Another ‘Free’ Government Service

Sen. Elizabeth Warren says taxpayers shouldn’t have to pay for tax software. She has the support of other liberal Democrats. She has introduced a bill that would require the IRS to make available a “free” online filing option to some taxpayers. She doesn’t mention that taxpayers will have to pay for the development and continuing maintenance of this system through higher taxes. So it won’t be free. Rather it will be a system the cost of which is hidden in the fine print of the federal budget. Never mind that TurboTax and other software companies now offers a no-cost option for a majority of taxpayers. Sen. Warren says TurboTax keeps it secret: a secret known only to the 3 million people who use it and to millions of others who know about it but choose not to use it. The IRS website has a direct link to the free software. The various software companies also have links from their websites.
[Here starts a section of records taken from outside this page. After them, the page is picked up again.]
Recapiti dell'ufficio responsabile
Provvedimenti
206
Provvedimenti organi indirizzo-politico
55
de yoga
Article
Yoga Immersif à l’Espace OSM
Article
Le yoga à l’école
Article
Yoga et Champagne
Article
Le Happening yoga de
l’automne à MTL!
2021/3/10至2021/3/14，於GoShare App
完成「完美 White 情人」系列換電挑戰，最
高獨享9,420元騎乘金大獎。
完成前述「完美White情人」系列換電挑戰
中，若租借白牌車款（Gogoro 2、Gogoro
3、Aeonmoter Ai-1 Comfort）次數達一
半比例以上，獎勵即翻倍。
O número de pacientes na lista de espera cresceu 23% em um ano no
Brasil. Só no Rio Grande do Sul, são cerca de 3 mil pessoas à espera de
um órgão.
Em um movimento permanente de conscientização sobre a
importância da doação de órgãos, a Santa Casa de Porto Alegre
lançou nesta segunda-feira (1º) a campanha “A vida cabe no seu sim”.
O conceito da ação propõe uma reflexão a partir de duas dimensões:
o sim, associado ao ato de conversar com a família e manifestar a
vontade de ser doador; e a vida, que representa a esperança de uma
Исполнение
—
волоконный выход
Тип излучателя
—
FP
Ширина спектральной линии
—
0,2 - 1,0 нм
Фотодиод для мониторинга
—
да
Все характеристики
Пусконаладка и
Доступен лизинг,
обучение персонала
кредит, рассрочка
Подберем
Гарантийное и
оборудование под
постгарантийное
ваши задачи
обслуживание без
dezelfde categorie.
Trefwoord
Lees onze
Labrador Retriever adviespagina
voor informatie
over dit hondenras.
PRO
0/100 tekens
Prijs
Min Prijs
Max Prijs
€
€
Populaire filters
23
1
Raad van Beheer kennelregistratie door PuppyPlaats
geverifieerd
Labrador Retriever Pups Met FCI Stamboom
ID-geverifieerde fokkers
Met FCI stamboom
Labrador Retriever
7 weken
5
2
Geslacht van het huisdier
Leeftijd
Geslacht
Wouldn’t it be simple if Sen. Warren were to promote the existing free system? Who believes that a system developed by the IRS would be easier to use?

In recent years we have seen the federal government struggle with online ObamaCare exchanges. If the federal government has difficulty with health insurance exchange sign-ups, one can only image how the government will handle the vastly more complicated income tax law. Sen. Warren isn’t actually proposing a comprehensive free filing system. She isn’t that naive. She is going to leave the heavy lifting to the experienced software companies. She is only proposing another system similar to the free software system already available.

Nearly one-half of individuals who file returns owe no tax. They file in order to obtain refunds of money withheld from their wages. What if we simply changed the withholding rules and filing thresholds so that middle- and lower-income taxpayers are exempted from filing? It wouldn’t be that difficult. Social security and Medicare taxes are withheld from wages of employees. Employees do not have to file either social security or Medicare tax returns. We could blend the tax rate structure for payroll taxes and income taxes so that a flat amount is withheld from earnings up to a certain threshold. Only individuals with higher earnings and sources of income not subject to withholding would have to file. We could keep progressiveness. That probably is necessary to get any tax proposal through Congress. But that would mean giving up control over the populace and freedom no longer sells well in Washington.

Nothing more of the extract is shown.